Optimal Deployment of Target Localization With Distance-Dependent Noise

Abstract

The cooperative localization of radio-based distance measurement is one of the methods to effectively suppress the nonline of sight (NLOS) ranging errors and as a complement to visual/global navigation satellite system (GNSS) localization for uncrewed aerial vehicle (UAV) in GNSS challenging or denied environments due to its motility. Target localization can be regarded as a special case of cooperative localization. Meanwhile, the UAV can be considered as a ranging node when the ranging terminal is rigidly mounted on the UAV. To improve the target localization accuracy, the optimal deployment of anchor UAVs is one of the factors we consider when the noise characteristics are different.
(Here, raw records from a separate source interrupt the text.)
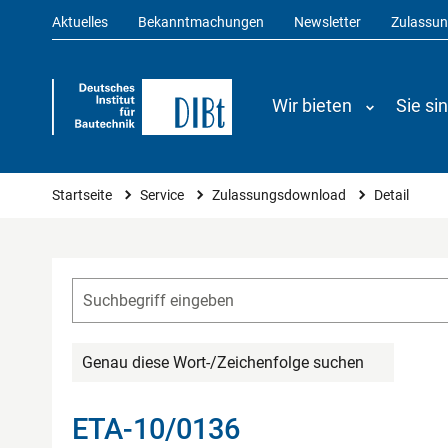
Aktuelles
Bekanntmachungen
Newsletter
Zulassu
Wir bieten
Sie si
Sie sind hier
Startseite
Service
Zulassungsdownload
Detail
Genau diese Wort-/Zeichenfolge suchen
ETA-10/0136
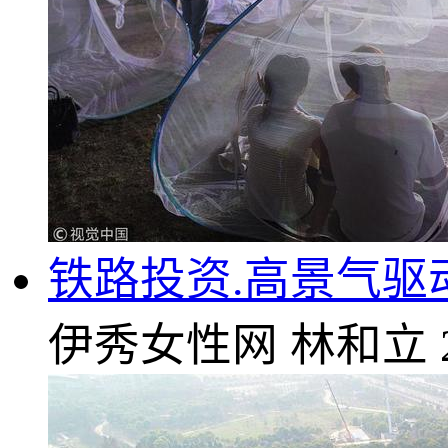
铁路投资.高景气驱动
伊秀女性网
林和立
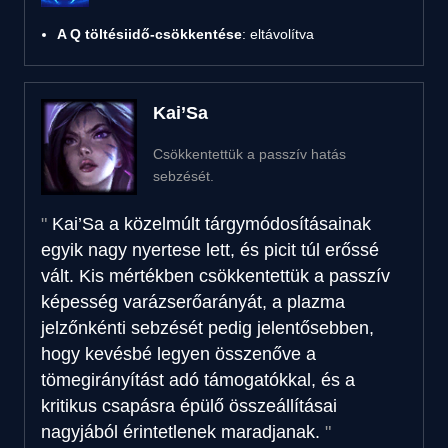
A Q töltésiidő-csökkentése
: eltávolítva
Kai’Sa
Csökkentettük a passzív hatás
sebzését.
Kai’Sa a közelmúlt tárgymódosításainak
egyik nagy nyertese lett, és picit túl erőssé
vált. Kis mértékben csökkentettük a passzív
képesség varázserőarányát, a plazma
jelzőnkénti sebzését pedig jelentősebben,
hogy kevésbé legyen összenőve a
tömegirányítást adó támogatókkal, és a
kritikus csapásra épülő összeállításai
nagyjából érintetlenek maradjanak.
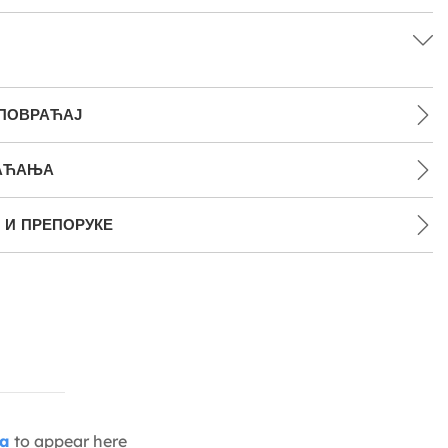
 ПОВРАЋАЈ
АЋАЊА
 И ПРЕПОРУКЕ
ia
to appear here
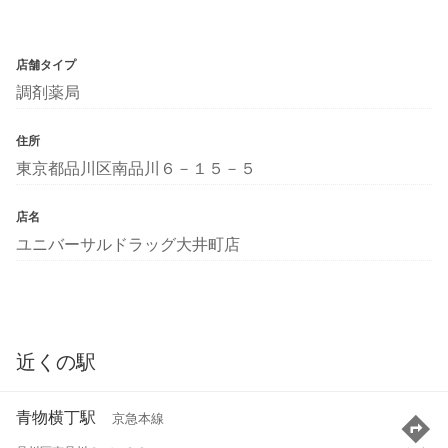
店舗タイプ
調剤薬局
住所
東京都品川区南品川６－１５－５
店名
ユニバーサルドラッグ大井町店
近くの駅
青物横丁駅
京急本線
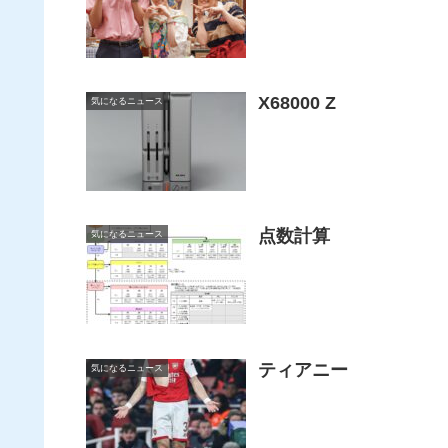
X68000 Z
気になるニュース
点数計算
気になるニュース
ティアニー
気になるニュース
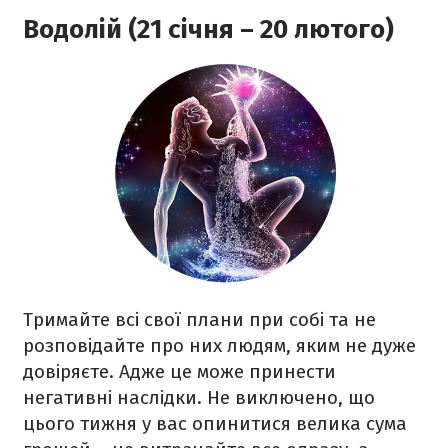
Водолій (21 січня – 20 лютого)
Тримайте всі свої плани при собі та не
розповідайте про них людям, яким не дуже
довіряєте. Адже це може принести
негативні наслідки. Не виключено, що
цього тижня у вас опинитися велика сума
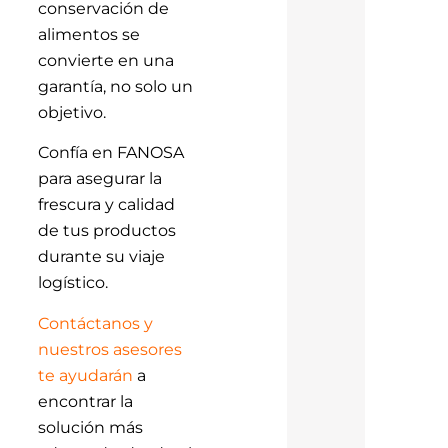
conservación de
alimentos se
convierte en una
garantía, no solo un
objetivo.
Confía en FANOSA
para asegurar la
frescura y calidad
de tus productos
durante su viaje
logístico.
Contáctanos y
nuestros asesores
te ayudarán
a
encontrar la
solución más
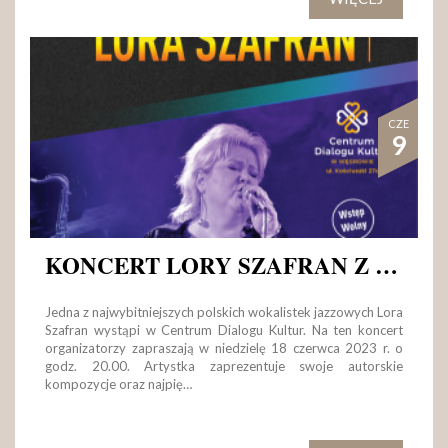
CZE
9
KONCERT LORY SZAFRAN Z ZESPOŁEM W CENTRUM DIALOGU KULTUR
Jedna z najwybitniejszych polskich wokalistek jazzowych Lora
Szafran wystąpi w Centrum Dialogu Kultur. Na ten koncert
organizatorzy zapraszają w niedzielę 18 czerwca 2023 r. o
godz. 20.00. Artystka zaprezentuje swoje autorskie
kompozycje oraz najpię…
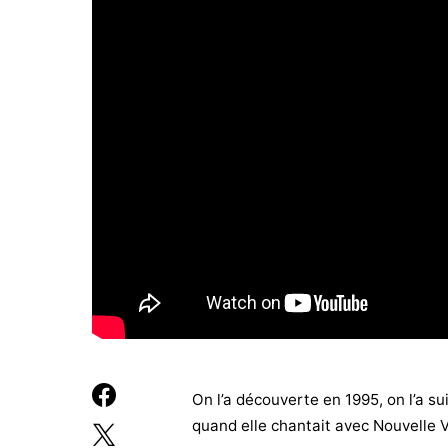
On l’a découverte en 1995, on l’a sui
quand elle chantait avec Nouvelle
In this article, the range-dependent noise in a real flight environment is considered and modeled separately according to the difference in noise characteristics. Subsequently, based on this correlation model, the Fisher information matrix (FIM) and a cost function derived from the A-optimal criterion are provided. Finally, the optimal deployment conditions and the minimum-mean-square error (MMSE) can be derived by minimizing the cost function as the objective. Through simulation and localization experiments, the validity of the optimal deployment conditions and the corresponding MMSE are verified. Meanwhile, it is concluded that when the noise is range-dependent, it will not affect the optimal deployment result but will significantly change the value of MMSE.